= Asia Poker =

Casino table game

Asia Poker is a casino table game similar to Pai gow poker that is now popular in most casinos in Atlantic City, New Jersey. Players are dealt seven cards and divide their cards into three hands: a four-card hand (High), a two-card hand (Medium) and a one-card hand (Low). The four-card hand must be equal or greater in poker ranking than the two-card hand and the two-card hand must be equal or greater than the one-card hand. After all players have set their hand, the dealer sets the house's hand according to the "house way" and then compares each player's hand to the house's hand. If the house wins at least two out of three hands, the player loses. If the player wins at least two or out of three hands the player wins.
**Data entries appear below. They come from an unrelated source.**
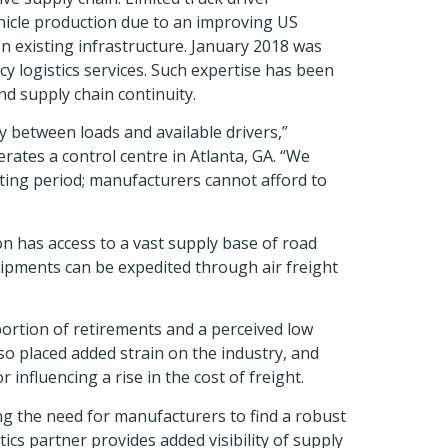
ehicle production due to an improving US
n existing infrastructure. January 2018 was
cy logistics services. Such expertise has been
nd supply chain continuity.
y between loads and available drivers,”
rates a control centre in Atlanta, GA. “We
ting period; manufacturers cannot afford to
n has access to a vast supply base of road
shipments can be expedited through air freight
ortion of retirements and a perceived low
so placed added strain on the industry, and
influencing a rise in the cost of freight.
ng the need for manufacturers to find a robust
s partner provides added visibility of supply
Unlike Pai gow poker, the casino does not charge a 5% vigorish for winning wagers. Rather, the house edge comes from winning all "copy hands" (a player's hand that is identical to the house's hand). Also, unlike Pai gow poker there are no ties in this game; the player either wins or loses. The House edge is approximately 3%, based on the probability of the player having a losing copy hand.

In Asia Poker, a straight or flush can be played only in the four-card hand and they beat three-of-a-kind or worse. The best High hand is four-of-a-kind and the second best is a straight flush. The best Medium hand is two aces and the best Low hand is an ace.